ACTIVITY: Scan the material and copy out each line where the word "Rica" occurs.

EXCERPTED RECORDS:
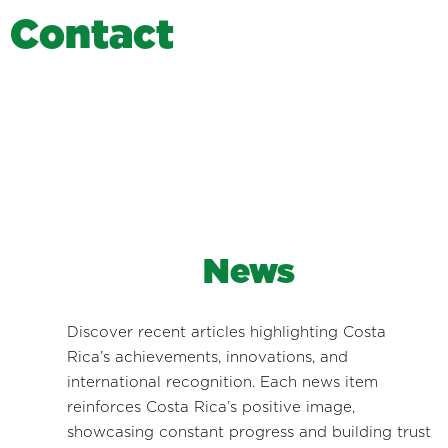
C
o
n
t
a
c
t
News
Discover recent articles highlighting Costa
Rica’s achievements, innovations, and
international recognition. Each news item
reinforces Costa Rica’s positive image,
showcasing constant progress and building trust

RESPONSE AREA:
Rica’s achievements, innovations, and
reinforces Costa Rica’s positive image,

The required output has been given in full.